__Page-level text extractions__.
——————
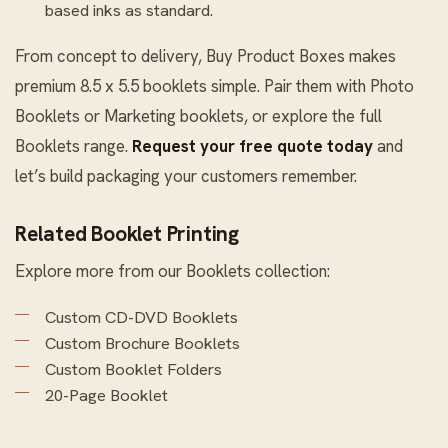
based inks as standard.
From concept to delivery, Buy Product Boxes makes
premium 8.5 x 5.5 booklets simple. Pair them with
Photo
Booklets
or
Marketing booklets
, or explore the full
Booklets
range.
Request your free quote today
and
let’s build packaging your customers remember.
Related Booklet Printing
Explore more from our
Booklets
collection:
Custom CD-DVD Booklets
Custom Brochure Booklets
Custom Booklet Folders
20-Page Booklet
——————
__What to produce__. In the records above, copy exactly the lines from the one that contains "Marketing booklets" through the last, and nothing else.

__Your solution__.
Marketing booklets
, or explore the full
Booklets
range.
Request your free quote today
and
let’s build packaging your customers remember.
Related Booklet Printing
Explore more from our
Booklets
collection:
Custom CD-DVD Booklets
Custom Brochure Booklets
Custom Booklet Folders
20-Page Booklet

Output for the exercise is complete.